One of the common problems that dog owners have is when their dog is in heat. Dog owners often report erratic behavior displayed by their dogs, stains on the furniture, and others.

But how can you know whether your dog is in heat? And if she is in heat, how are you supposed to deal with it?

The Four Cycles of Dog Heat in Female Dogs

The heat cycle is the period of sexual receptivity in un-spayed female dogs. It is also called the estrus cycle. The age by which your dog will start getting in heat as well as the duration of her heat cycle varies, depending on her size and breed.

Usually, the heat cycle would occur in dogs aged six to 12 months. For smaller breeds, it may be as early as five months. On the other hand, for large and giant breeds, the cycle may not happen until the dog is 14 months, or sometimes even later.

There are four stages to the dog's estrus cycle.

1. Proestrus. Proestrus, the first stage, usually lasts four to 20 days. This is the time when your dog would be menstruating, and her secretions would be bright red. She would be shy around other dogs, and would often tuck her tail around her swollen vulva. Your dog would probably show a lack of appetite as well.

2. Estrus. The estrus is the stage where your dog would be more receptive to males and allow them to mate with her. She would show this by flirting with other dogs. Her secretions would also turn a lighter color. This stage of the heat cycle lasts from five to 13 days.

3. Diestrus. At this point, your dog would gradually stop discharging menstrual fluid and would also stop being flirtatious around male dogs. If she had mated successfully and gets pregnant, her pregnancy would last around 60 to 64 days.

4. Anestrus. This is the time when your dog ends her heat cycle. This would last around five to eleven months.

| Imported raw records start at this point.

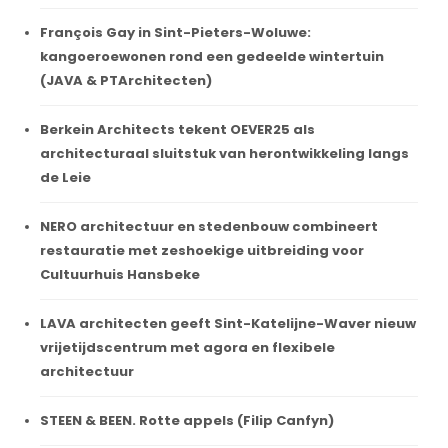
François Gay in Sint-Pieters-Woluwe:
kangoeroewonen rond een gedeelde wintertuin
(JAVA & PTArchitecten)
Berkein Architects tekent OEVER25 als
architecturaal sluitstuk van herontwikkeling langs
de Leie
NERO architectuur en stedenbouw combineert
restauratie met zeshoekige uitbreiding voor
Cultuurhuis Hansbeke
LAVA architecten geeft Sint-Katelijne-Waver nieuw
vrijetijdscentrum met agora en flexibele
architectuur
STEEN & BEEN. Rotte appels (Filip Canfyn)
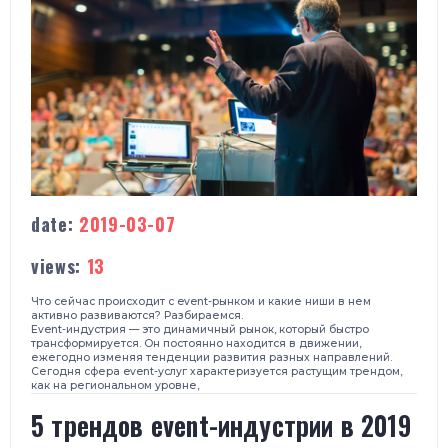
date:
2019-03-07
views:
13
Что сейчас происходит с event-рынком и какие ниши в нем
активно развиваются? Разбираемся.
Event-индустрия — это динамичный рынок, который быстро
трансформируется. Он постоянно находится в движении,
ежегодно изменяя тенденции развития разных направлений.
Сегодня сфера event-услуг характеризуется растущим трендом,
как на региональном уровне,
5 трендов event-индустрии в 2019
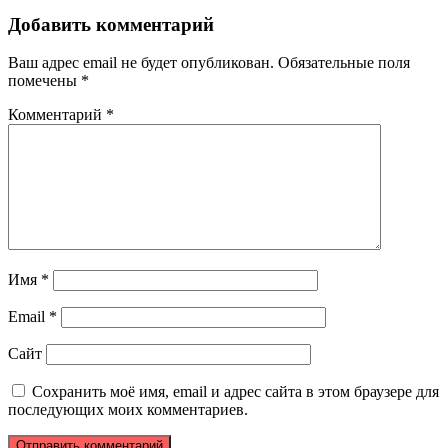
Добавить комментарий
Ваш адрес email не будет опубликован.
Обязательные поля
помечены
*
Комментарий
*
Имя
*
Email
*
Сайт
Сохранить моё имя, email и адрес сайта в этом браузере для
последующих моих комментариев.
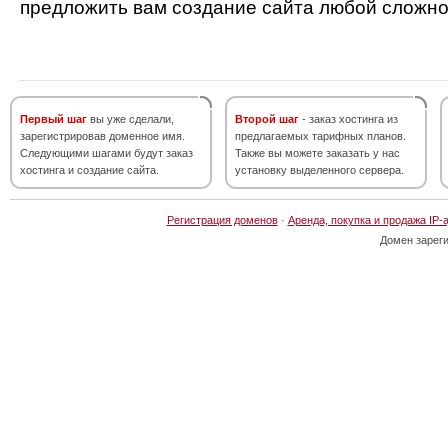
предложить вам создание сайта любой сложно
Первый шаг
вы уже сделали,
Второй шаг
- заказ хостинга из
зарегистрировав доменное имя.
предлагаемых тарифных планов.
Следующими шагами будут заказ
Также вы можете заказать у нас
хостинга и создание сайта.
установку выделенного сервера.
Регистрация доменов
·
Аренда, покупка и продажа IP-
Домен зарег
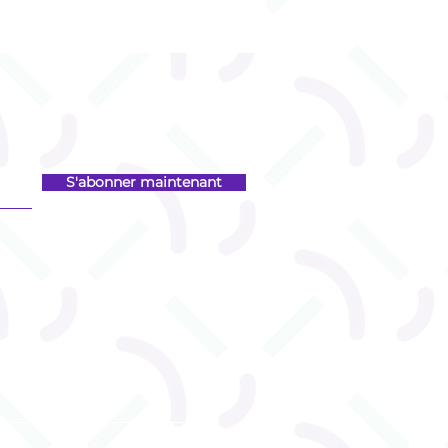
S'abonner maintenant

How to Tell If Your Dog is in Heat

Sometimes, it is quite hard to figure out if your dog is in heat. Some of the signs to watch out for when your dog is in heat are mentioned above, but here is a summary of signs displayed by dogs in heat.

Increased urination.

Swelling vulva, although this may not be noticeable in some dog breeds.

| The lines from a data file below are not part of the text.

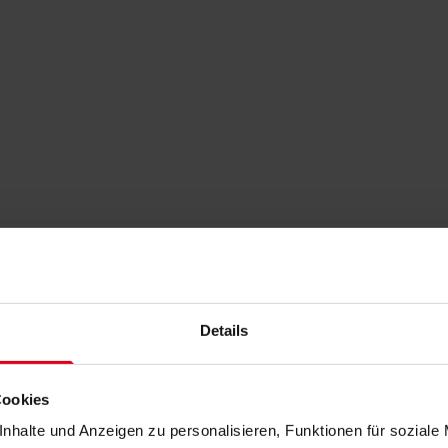
Details
Cookies
nhalte und Anzeigen zu personalisieren, Funktionen für soziale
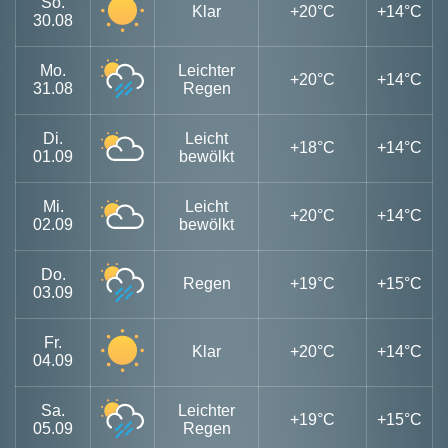
So.
Klar
+20°C
+14°C
30.08
Mo.
Leichter
+20°C
+14°C
31.08
Regen
Di.
Leicht
+18°C
+14°C
01.09
bewölkt
Mi.
Leicht
+20°C
+14°C
02.09
bewölkt
Do.
Regen
+19°C
+15°C
03.09
Fr.
Klar
+20°C
+14°C
04.09
Sa.
Leichter
+19°C
+15°C
05.09
Regen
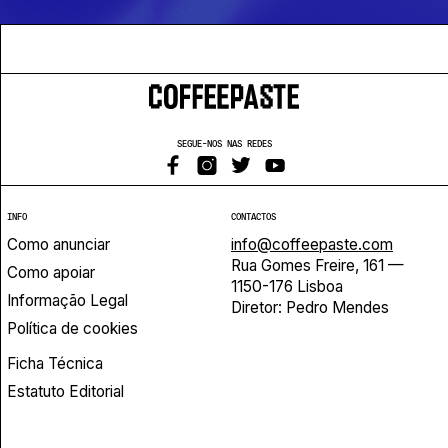
SEGUE-NOS NAS REDES
INFO
CONTACTOS
Como anunciar
info@coffeepaste.com
Rua Gomes Freire, 161 —
Como apoiar
1150-176 Lisboa
Informação Legal
Diretor: Pedro Mendes
Política de cookies
Ficha Técnica
Estatuto Editorial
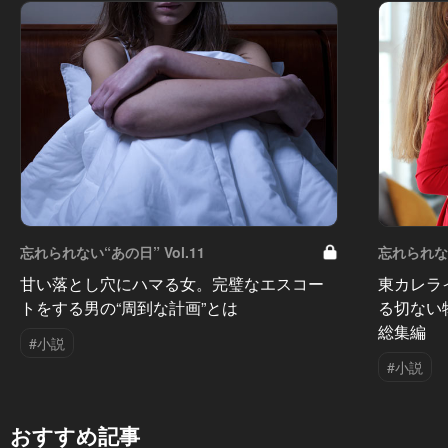
忘れられない“あの日” Vol.11
忘れられない
甘い落とし穴にハマる女。完璧なエスコー
東カレラ
トをする男の“周到な計画”とは
る切ない
総集編
#小説
#小説
おすすめ記事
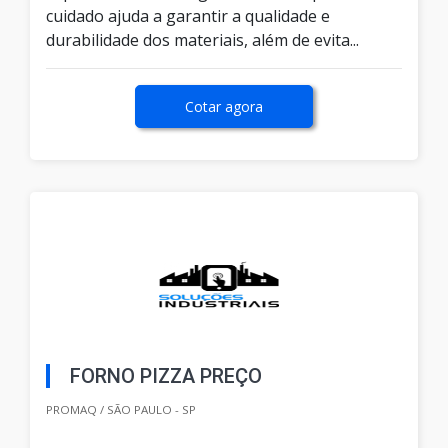
cuidado ajuda a garantir a qualidade e
durabilidade dos materiais, além de evita...
Cotar agora
FORNO PIZZA PREÇO
PROMAQ / SÃO PAULO - SP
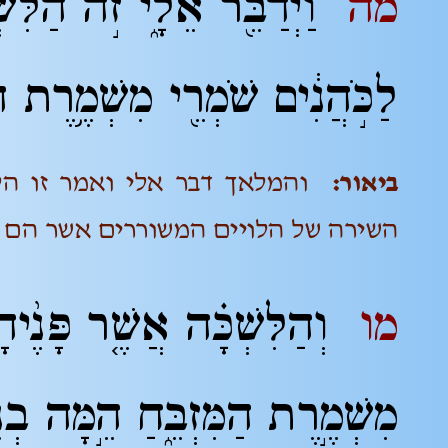
מה
וַיְדַבֵּ֖ר אֵלָ֑י זֹ֣ה הַלִּשְ
לַכֹּ֣הֲנִ֔ים שֹׁמְרֵ֖י מִשְׁמֶ֥רֶת ה
ביאור:
והמלאך דבר אלי ואמר זו הל
השירה של הלויים המשוררים אשר הם
מו
וְהַלִּשְׁכָּ֗ה אֲשֶׁ֤ר פָּנֶ֙יהָ֙ 
מִשְׁמֶ֣רֶת הַמִּזְבֵּ֑חַ הֵ֣מָּה בְנ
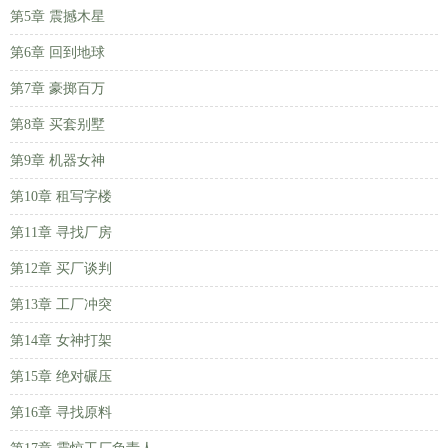
第5章 震撼木星
第6章 回到地球
第7章 豪掷百万
第8章 买套别墅
第9章 机器女神
第10章 租写字楼
第11章 寻找厂房
第12章 买厂谈判
第13章 工厂冲突
第14章 女神打架
第15章 绝对碾压
第16章 寻找原料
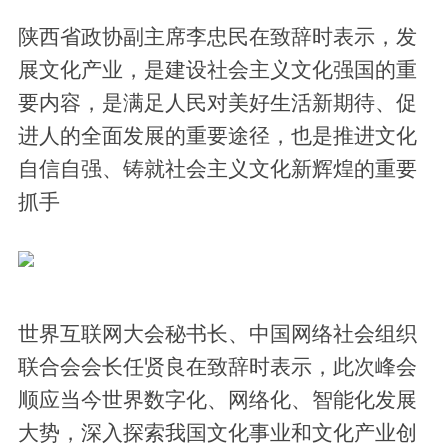
陕西省政协副主席李忠民在致辞时表示，发
展文化产业，是建设社会主义文化强国的重
要内容，是满足人民对美好生活新期待、促
进人的全面发展的重要途径，也是推进文化
自信自强、铸就社会主义文化新辉煌的重要
抓手
世界互联网大会秘书长、中国网络社会组织
联合会会长任贤良在致辞时表示，此次峰会
顺应当今世界数字化、网络化、智能化发展
大势，深入探索我国文化事业和文化产业创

Menstrual bleeding, bright red in the early stages, lightens in color during the estrus stage, and will disappear afterwards

The one sure sign that your dog is in heat is if male dogs begin to circle her and follow her around all the time. Male dogs can detect a female dog in heat excellently. While the scent cannot be detected by humans, male dogs can tell from far, far away that there is a female dog in the area that is ready to be bred.

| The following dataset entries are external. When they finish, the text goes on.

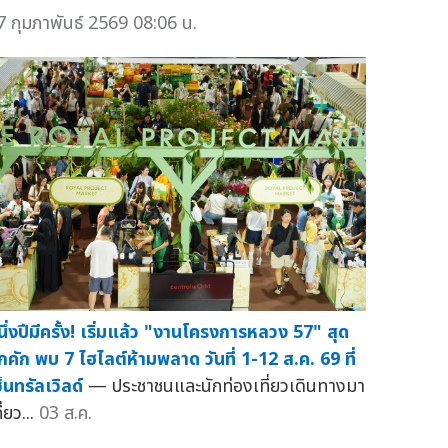
7 กุมภาพันธ์ 2569 08:06 น.
นึ่งปีมีครั้ง! เริ่มแล้ว "งานโครงการหลวง 57" สุด
ึกคัก พบ 7 ไฮไลต์ห้ามพลาด วันที่ 1-12 ส.ค. 69 ที่
็นทรัลเวิลด์
— ประชาชนและนักท่องเที่ยวเดินทางมา
ี่ยว...
03 ส.ค.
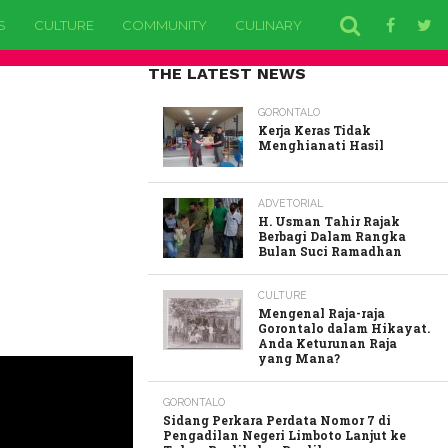
S
CULTURE
COMMUNITY
CULINARY
EDUCATION
H
THE LATEST NEWS
GORONTALO
Kerja Keras Tidak
Menghianati Hasil
ADVETORIAL
H. Usman Tahir Rajak
Berbagi Dalam Rangka
Bulan Suci Ramadhan
CULTURE
Mengenal Raja-raja
Gorontalo dalam Hikayat.
Anda Keturunan Raja
yang Mana?
GORONTALO
Sidang Perkara Perdata Nomor 7 di
Pengadilan Negeri Limboto Lanjut ke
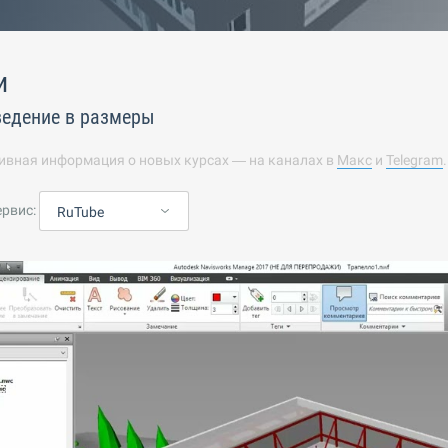
и
ведение в размеры
ивная информация о новых курсах — на каналах в
Макс
и
Telegram
ервис:
RuTube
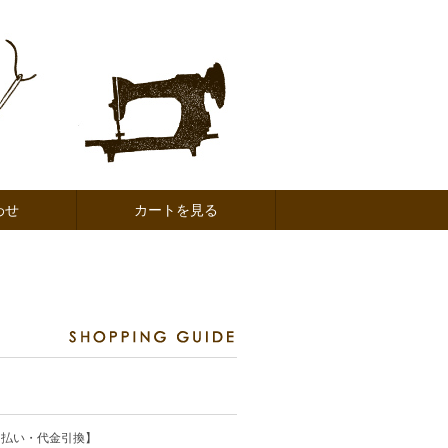
わせ
カートを見る
ド払い・代金引換】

How to Care for Dogs in Heat

If you have seen that your dog is in heat, what should you do? Your dog being in heat would not really be a problem if you handle it properly. One thing that you should know is that you should not let her go out of the house alone, or else the male dogs would be all over her. Female dogs in heat release a hormone that is highly attractive to male dogs.

When your dog is in heat, walk her on a leash whenever she needs to. But before you go out, rub some menthol on the tip of her tail to mask her scent. Do not let her out of your sight when you are both out of doors.

Inside the house, cleaning her discharge may be a bothersome task. You can deal with this by giving your dog some space where the potential mess she will create will not be that much of a concern. This spot can serve as her birthing place when she does get pregnant. But if you really do not want to deal with cleaning up after her, buy her doggy panties.

Dogs in heat also tend to become excitable and anxious. This is the time when you should give her some bit of extra time. To sooth her wracked nerves, brush her coat or play some soothing music. Also, do not let the kids in your home play around her to avoid irritating her.

You do not have to treat your dog's going into heat as a problem. The proper care and the proper precautionary measures will help see both you and your dog through this delicate time.